NewTeeVee, the blog about online video technologies and content, hosted their first conference, NewTeeVee Live, in San Francisco. Here are a few highlights from the event. This is far from definitive. To read the definitive reporting on the event, go back and read the NewTeeVee blog.
Listen to the Spark Minute. John Scott and David Spark from Green 960 in San Francisco, CA talk about online video technology and the future of online video content (Run time: 7:00).

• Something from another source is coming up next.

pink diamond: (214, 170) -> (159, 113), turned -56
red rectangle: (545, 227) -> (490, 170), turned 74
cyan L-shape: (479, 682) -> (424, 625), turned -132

Download the MP3 (right-click, select Save Target As…)
Video is eating up a ton of bandwidth. No really, it’s a lot. More than you think.
Ralph de la Vega, Group President at AT&T spoke about how much online video is eating up his company’s bandwidth. To give us an idea how exponential bandwidth usage has risen since the deployment of online video, he pointed to the Evolution of Dance video. It’s been viewed more than 70 million times on YouTube. A significant percentage of that viewership was through AT&T’s networks. According to de la Vega, the viewing of just that video alone equaled all the bandwidth of all its customers for an entire month in 2000.

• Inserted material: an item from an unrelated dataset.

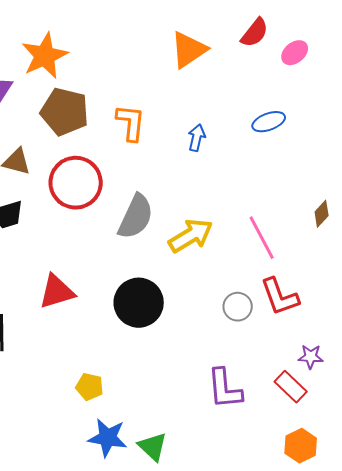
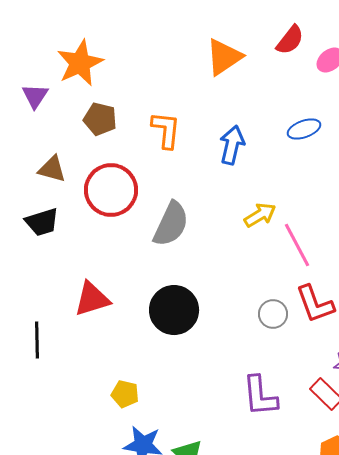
brown pentagon: (65, 112) -> (100, 119), size x0.7
blue arrow: (197, 138) -> (232, 145), size x1.4
yellow arrow: (191, 236) -> (260, 215), moved, size x0.7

When people have tools to watch video, they use it.
The reason people haven’t been watching that much mobile video is because it’s incredibly hard to call up and watch a video. For example, on my Samsung device for which I have 3G high bandwidth access (supposedly, that’s what the icon says) it still takes me multiple clicks and often minutes before any video, not one I necessarily really want, starts to play.
With the deployment of the iPhone and iPod Touch it’s now much easier to see videos on a portable device. As a result, with the iPhone 51% of users have watched a YouTube video, 46% have watched a music video, and 34% have watched video news. Stats are from de la Vega.
YouTube is losing its advantage. Fragmentation of video sites is enormous.
Mary Hodder founder of Dabble, a video search engine, did a quick sample of where popular videos are coming from. A year ago, she looked at the top ten recommended videos on Digg. Nine out of ten of them were from YouTube. And from a one day sample a year later that number was reversed. There was only one YouTube video out of ten. Hodder understands that was not a scientific sample, but it is very telling of what’s happening in the market and Digg users can be seen as behavioral market leaders as well.
Everyone’s moving to IPTV, so you better have high quality video
Ralph de la Vega of AT&T talked about the company’s push to IPTV with its U-verse service. Speaking to a crowd of which many were content producers. He alerted everyone that they better push for quality. He’s looking for video that’s high quality production HD video that’s licensable of all formats. If you come to him with that, my guess is chances are it’ll get on the network quickly. A panel of individuals dealing with network infrastructure to distribute video talked about the flight to quality. And the market is pushing people to shoot in HD and then transcode down for whatever is needed.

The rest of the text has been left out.